The subspecies C. h. subsp. macranthus is native to Portugal and western Spain; C. h. subsp. orientalis is native to southern Greece and Crete; and C. h. subsp. pityusensis is endemic to Ibiza of the Balearic Islands.

== Habitat ==
Cytinus hypocistis lives within the roots of its host and relies on the rock-roses it infests as a source of water and nutrients.
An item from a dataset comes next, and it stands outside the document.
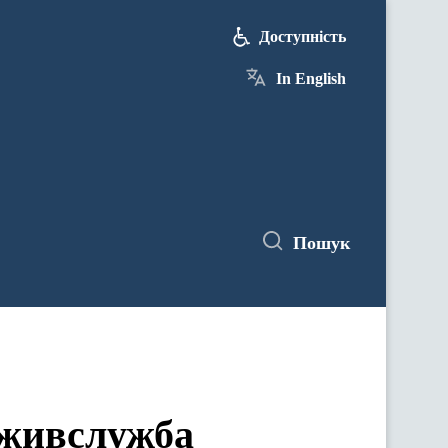
Доступність
In English
Пошук
оживслужба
As a result of feeding on the nutrients of the host plant, Cytinus hypocistis has a negative impact on productivity, seed viability, and overall reproductive ability in the white rockroses (Cistus albidus) that it parasitizes.

Tenebrionid beetles (Pimelia costata) disperse the seeds of Cytinus hypocistis by ingesting them and then excreting them in favourable underground germination sites.

==Uses==
Cytinus hypocistis has been used in traditional medicine to treat dysentery and tumors of the throat, and has been used for its astringent qualities.